The answer should match the entries that follow exactly, except that no image appears in it.

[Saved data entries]
▼

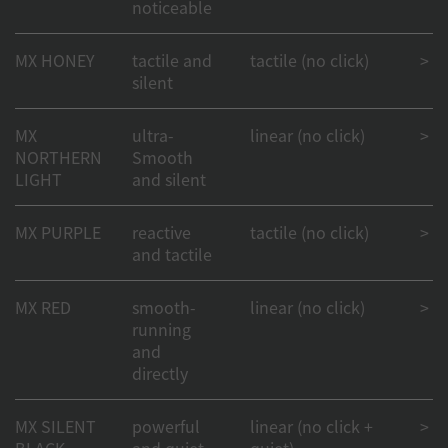
noticeable
MX HONEY
tactile and
tactile (no click)
> 50
silent
MX
ultra-
linear (no click)
> 50
NORTHERN
Smooth
LIGHT
and silent
MX PURPLE
reactive
tactile (no click)
> 50
and tactile
MX RED
smooth-
linear (no click)
> 1
running
and
directly
MX SILENT
powerful
linear (no click +
> 50
BLACK
and quiet
quiet)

▲

[WRITTEN SOLUTION]
noticeable
MX HONEY
tactile and
tactile (no click)
> 50
silent
MX
ultra-
linear (no click)
> 50
NORTHERN
Smooth
LIGHT
and silent
MX PURPLE
reactive
tactile (no click)
> 50
and tactile
MX RED
smooth-
linear (no click)
> 1
running
and
directly
MX SILENT
powerful
linear (no click +
> 50
BLACK
and quiet
quiet)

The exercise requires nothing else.